Judge: Peter A. Hernandez, Case: 24STCV18095, Date: 2025-04-29 Tentative Ruling

Case Number: 24STCV18095    Hearing Date: April 29, 2025    Dept: 34

Defendant Eurostar, Inc.’s Motion to Compel Arbitration and Stay Proceedings is GRANTED.

 

Background

 

            On July 23, 2024, Plaintiff Angel De Jesus Hernandez (“Plaintiff”) filed a complaint against Defendant Eurostar, Inc. (“Defendant”) arising from Plaintiff’s employment with Defendant alleging causes of action for:

 

1.     Disability Discrimination [Cal. Gov. Code § 12940, et seq.];

2.     Failure to Provide Reasonable Accommodation [Cal. Gov. Code § 12940, et seq.];

3.     Failure to Engage in Good Faith Interactive Process [Cal. Gov. Code § 12940, et seq.];

4.     Retaliation [Cal. Gov. Code § 12940, et seq.];

5.     Retaliation [Cal. Lab. Code § 6310];

6.     Whistleblowing Retaliation [Cal. Lab. Code § 1102.5];

7.     Wrongful Termination [in Violation of Public Policy].

 

On September 10, 2024, Defendant filed an answer.

 

On February 21, 2025, Defendant filed this Motion to Compel Arbitration. On April 16, 2025, Plaintiff filed an opposition. On April 22, 2025, Defendant filed a reply.

 

Legal Standard

“On petition of a party to an arbitration agreement alleging the existence of a written agreement to arbitrate a controversy and that a party to the agreement refuses to arbitrate that controversy, the court shall order the petitioner and the respondent to arbitrate the controversy if it determines that an agreement to arbitrate the controversy exists, unless it determines that: (a) The right to compel arbitration has been waived by the petitioner; or (b) Grounds exist for rescission of the agreement.” (Code Civ. Proc., § 1281.2, subds. (a) and (b).)

The party seeking to compel arbitration bears the burden of proving the existence of a valid arbitration agreement by the preponderance of the evidence. (Hotels Nevada v. L.A. Pacific Center, Inc. (2006) 144 Cal.App.4th 754, 761.) The burden then shifts to the opposing party to prove by a preponderance of the evidence a defense to enforcement (e.g., fraud, unconscionability, etc.) (Ibid.) “In these summary proceedings, the trial court sits as a trier of fact, weighing all the affidavits, declarations, and other documentary evidence, as well as oral testimony received at the court’s discretion, to reach a final determination.” (Engalla v. Permanente Medical Group, Inc. (1997) 15 Cal.4th 951, 972.)
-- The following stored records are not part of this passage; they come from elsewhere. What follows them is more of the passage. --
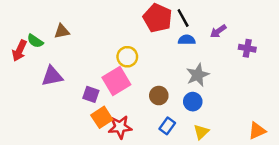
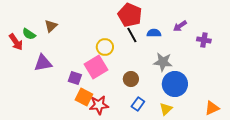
black line: (183, 18) -> (132, 35), moved
brown triangle: (62, 31) -> (51, 26), turned -32
red arrow: (19, 51) -> (16, 42), turned -60
gray star: (198, 75) -> (163, 62), turned 30
blue circle: (193, 102) -> (175, 84), moved, size x1.6
orange square: (102, 117) -> (84, 97), turned -30

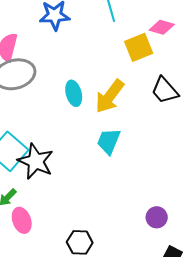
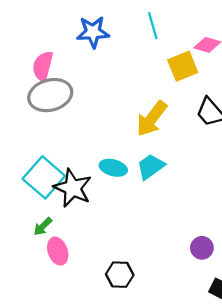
cyan ellipse: (74, 93) -> (113, 168), moved, turned -60
cyan trapezoid: (109, 141) -> (151, 167), turned 32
“If a court of competent jurisdiction. . . has ordered arbitration of a controversy which is an issue involved in an action or proceeding pending before a court of this State, the court in which such action or proceeding is pending shall, upon motion of a party to such action or proceeding, stay the action or proceeding until an arbitration is had in accordance with the order to arbitrate or until such earlier time as the court specifies.” (Code Civ. Proc., § 1281.4).

Discussion

            Defendant moves to compel arbitration of Plaintiff’s claims and staying all further judicial proceedings in this action pending completion of arbitration.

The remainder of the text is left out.